Question

A ball is launched from the ground at an angle of 45° with an initial velocity of 19.7 m/s. (a) What is its velocity at the top of the trajectory? (remember that it has both and x and y components when it leaves the ground) (b) What is its maximum height? (c) What is its range? (d) How long was it in the air?

Answer 1

Step-by-step explanation:

Given that,

Initial velocity = 19.7 m/s

Angle = 45°

(a).

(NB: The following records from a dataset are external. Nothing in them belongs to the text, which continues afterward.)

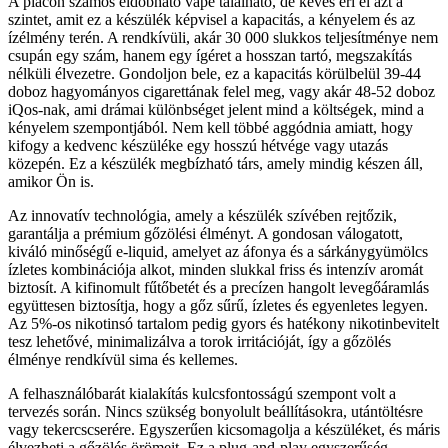
A piacon számos eldobható vape található, de kevés éri el azt a
szintet, amit ez a készülék képvisel a kapacitás, a kényelem és az
ízélmény terén. A rendkívüli, akár 30 000 slukkos teljesítménye nem
csupán egy szám, hanem egy ígéret a hosszan tartó, megszakítás
nélküli élvezetre. Gondoljon bele, ez a kapacitás körülbelül 39-44
doboz hagyományos cigarettának felel meg, vagy akár 48-52 doboz
iQos-nak, ami drámai különbséget jelent mind a költségek, mind a
kényelem szempontjából. Nem kell többé aggódnia amiatt, hogy
kifogy a kedvenc készüléke egy hosszú hétvége vagy utazás
közepén. Ez a készülék megbízható társ, amely mindig készen áll,
amikor Ön is.
Az innovatív technológia, amely a készülék szívében rejtőzik,
garantálja a prémium gőzölési élményt. A gondosan válogatott,
kiváló minőségű e-liquid, amelyet az áfonya és a sárkánygyümölcs
ízletes kombinációja alkot, minden slukkal friss és intenzív aromát
biztosít. A kifinomult fűtőbetét és a precízen hangolt levegőáramlás
együttesen biztosítja, hogy a gőz sűrű, ízletes és egyenletes legyen.
Az 5%-os nikotinsó tartalom pedig gyors és hatékony nikotinbevitelt
tesz lehetővé, minimalizálva a torok irritációját, így a gőzölés
élménye rendkívül sima és kellemes.
A felhasználóbarát kialakítás kulcsfontosságú szempont volt a
tervezés során. Nincs szükség bonyolult beállításokra, utántöltésre
vagy tekercscserére. Egyszerűen kicsomagolja a készüléket, és máris
élvezheti a gőzölés örömeit. Ez a plug-and-play egyszerűség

We need to calculate the velocity at the top of the trajectory

Using formula of velocity at the top of the trajectory

`v_(y)=u\cos\theta`

Put the value into the formula

`v_(y)=19.7\cos45`

`v_(y)=13.93\ m/s`

The top of the trajectory is 13.93 m/s.

(b). We need to calculate the maximum height

Using formula of height

`h=((u\sin\theta)^2)/(2g)`

Put the value into the formula

`h=((19.7\sin45)^2)/(2*9.8)`

`h=9.90\ m`

The maximum height is 9.90 m.

(c). We need to calculate the range

Using formula of range

`R=(u^2\sin2\theta)/(g)`

Put the value into the formula

`R=(19.7^2*\sin2*45)/(9.8)`

`R=39.6\ m`

The range is 39.6 m.

(d). We need to calculate the time

Using formula of time

`t=(2u\sin\theta)/(g)`

Put the value in to the formula

`t=(2*19.7\sin45)/(9.8)`

`t=2.84\ sec`

The time is 2.84 sec.

Hence, This is the required solution.